By age 26, she had lost all hearing in one ear and most in the other. But that didn’t stop, Daisy! Being from a family of pioneers, she too sought out adventure and excitement in her life.

She travelled extensively in the United States, rode elephants in India, visited the Great Pyramid in Egypt, and spent time in Europe where she discovered the work of the Girl Guides. The more Daisy learned about Scouting, she grew more and more excited. She wanted girls in the United States to have the opportunity to better themselves and their communities through Scouting.

On March 12, 1912, Daisy started the adventure of Girl Scouting here in our country. That night, she gathered with eighteen girls and shared with them all the adventures they would have. These girls were divided into two groups which became the first two Girl Scout troops.


Daisy selflessly sold her own pearls to fund the first headquarters for Girl Scouts which was located in her carriage house in Savannah.

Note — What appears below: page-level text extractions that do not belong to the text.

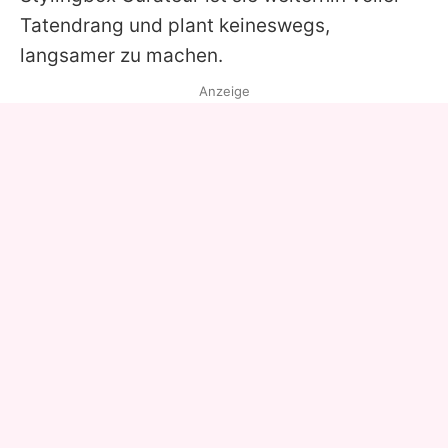
Tatendrang und plant keineswegs,
langsamer zu machen.
Anzeige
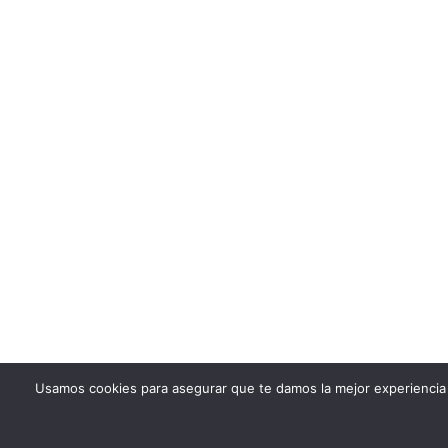
Usamos cookies para asegurar que te damos la mejor experiencia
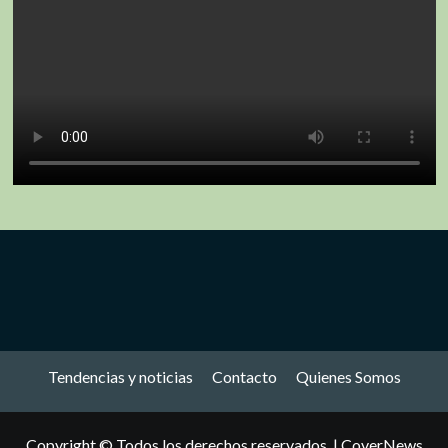
Tendencias y noticias
Contacto
Quienes Somos
Copyright © Todos los derechos reservados.
|
CoverNews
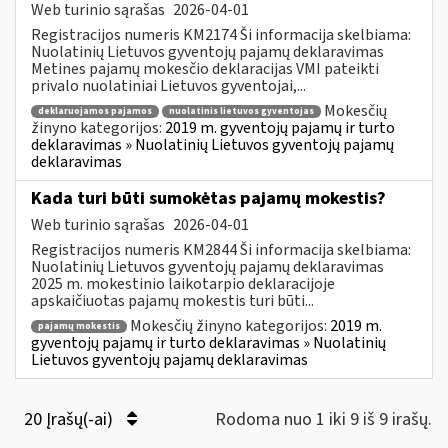
Web turinio sąrašas
2026-04-01
Registracijos numeris KM2174 Ši informacija skelbiama:
Nuolatinių Lietuvos gyventojų pajamų deklaravimas
Metines pajamų mokesčio deklaracijas VMI pateikti
privalo nuolatiniai Lietuvos gyventojai,...
Mokesčių
deklaruojamos pajamos
nuolatinis lietuvos gyventojas
žinyno kategorijos:
2019 m. gyventojų pajamų ir turto
deklaravimas » Nuolatinių Lietuvos gyventojų pajamų
deklaravimas
Kada turi būti sumokėtas pajamų mokestis?
Web turinio sąrašas
2026-04-01
Registracijos numeris KM2844 Ši informacija skelbiama:
Nuolatinių Lietuvos gyventojų pajamų deklaravimas
2025 m. mokestinio laikotarpio deklaracijoje
apskaičiuotas pajamų mokestis turi būti...
Mokesčių žinyno kategorijos:
2019 m.
pajamų mokestis
gyventojų pajamų ir turto deklaravimas » Nuolatinių
Lietuvos gyventojų pajamų deklaravimas
20 Įrašų(-ai)
Rodoma nuo 1 iki 9 iš 9 irašų.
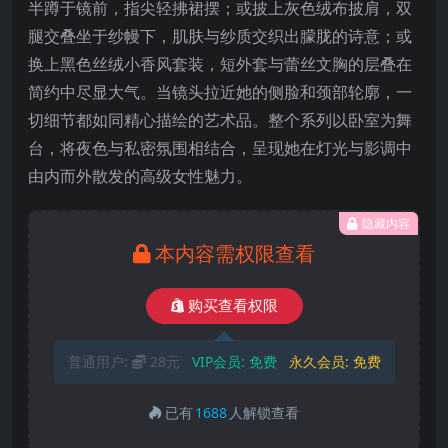
半蹲于镜前，指尖轻拂裙摆；或披上灰色绒布披肩，双
腿交叠坐于纱幔下，肌肤与纱质交织出朦胧的诗意；或
换上黑色丝绒小香风套装，短外套与蕾丝文胸的层叠在
简约中尽显大气。当镜头拉近她的侧脸和颈部轮廓，一
切细节都如同精心描绘的艺术品。整个系列以卧室为舞
台，将夜色与私密氛围相结合，呈现她在灯光与影调中
由内而外散发的高级女性魅力。
隐藏内容
本内容需权限查看
购买查看权限
普通用户:
28元
VIP会员:
免费
永久会员:
免费
已有
1688
人解锁查看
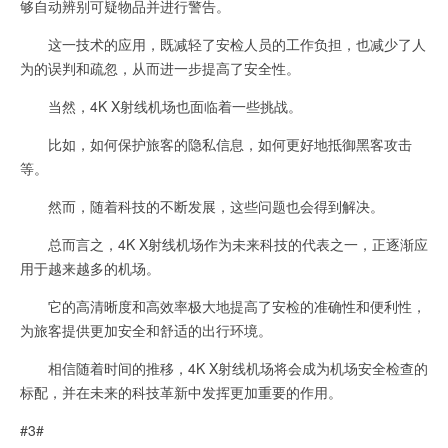
够自动辨别可疑物品并进行警告。
这一技术的应用，既减轻了安检人员的工作负担，也减少了人
为的误判和疏忽，从而进一步提高了安全性。
当然，4K X射线机场也面临着一些挑战。
比如，如何保护旅客的隐私信息，如何更好地抵御黑客攻击
等。
然而，随着科技的不断发展，这些问题也会得到解决。
总而言之，4K X射线机场作为未来科技的代表之一，正逐渐应
用于越来越多的机场。
它的高清晰度和高效率极大地提高了安检的准确性和便利性，
为旅客提供更加安全和舒适的出行环境。
相信随着时间的推移，4K X射线机场将会成为机场安全检查的
标配，并在未来的科技革新中发挥更加重要的作用。
#3#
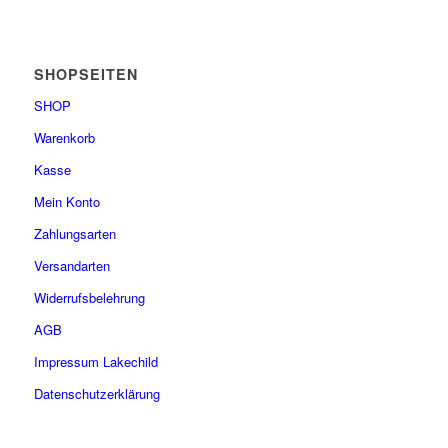
SHOPSEITEN
SHOP
Warenkorb
Kasse
Mein Konto
Zahlungsarten
Versandarten
Widerrufsbelehrung
AGB
Impressum Lakechild
Datenschutzerklärung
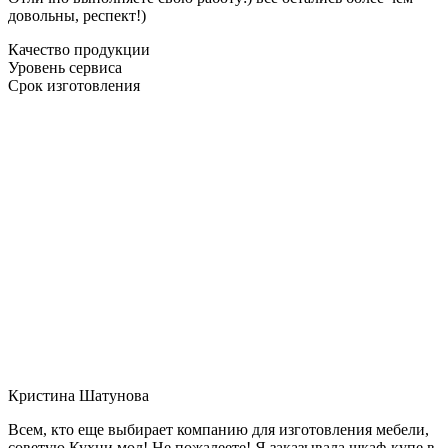
довольны, респект!)
Качество продукции
Уровень сервиса
Срок изготовления
Кристина Шатунова
Всем, кто еще выбирает компанию для изготовления мебели,
советую Кухни мол! Не пожалеете! Я заказывала шкаф-купе в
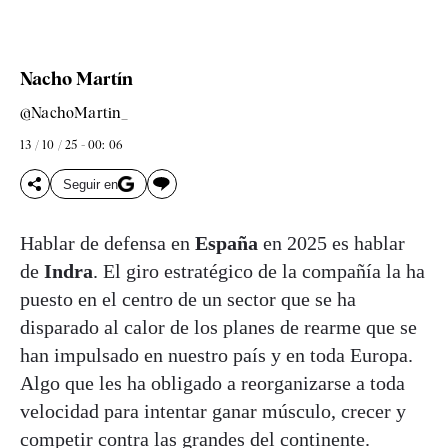
Nacho Martín
@NachoMartin_
13 / 10 / 25 - 00: 06
Seguir en
Hablar de defensa en
España
en 2025 es hablar
de
Indra
. El giro estratégico de la compañía la ha
puesto en el centro de un sector que se ha
disparado al calor de los planes de rearme que se
han impulsado en nuestro país y en toda Europa.
Algo que les ha obligado a reorganizarse a toda
velocidad para intentar ganar músculo, crecer y
competir contra las grandes del continente.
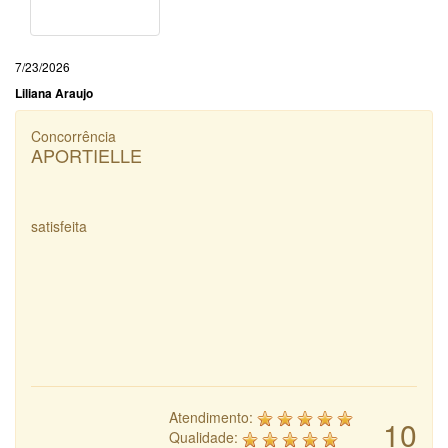
7/23/2026
Liliana Araujo
Concorrência
APORTIELLE
satisfeita
Atendimento:
10
Qualidade:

Daisy traveled all over giving speeches and raising money, and she even used her hearing loss to her advantage. She simply refused to ever hear the word “no” when she asked people to volunteer or to mentor girls.


She inspired many with whom she spoke to start their own troops. Soon, Girl Scouts was growing! By 1920, there were nearly 70,000 Girl Scouts across the county. And in just another 10 years, there were nearly 200,000 Girl Scouts!


Juliette Gordon Low was a forward thinker. She was a true Girl Scout – a woman with courage, confidence, and character who made the world a better place. In 1979, she was inducted into the National Women’s Hall of Fame in Seneca Falls, NY. And in 2012, she was posthumously awarded with the Presidential Medal of Honor by President Obama.


Here at Girl Scouts – NC Coastal Pines, we continue her vision of building girls of courage, confidence, and character who make the world a better place by helping them discover their inner strengths, passions, and talents. Over a hundred years later, Girl Scouts continue to change the world.


This Founder’s Day, join us as we remember the leader of leaders – the most adventurous Girl Scout – Juliette “Daisy” Gordon Low.   Happy Birthday, Daisy!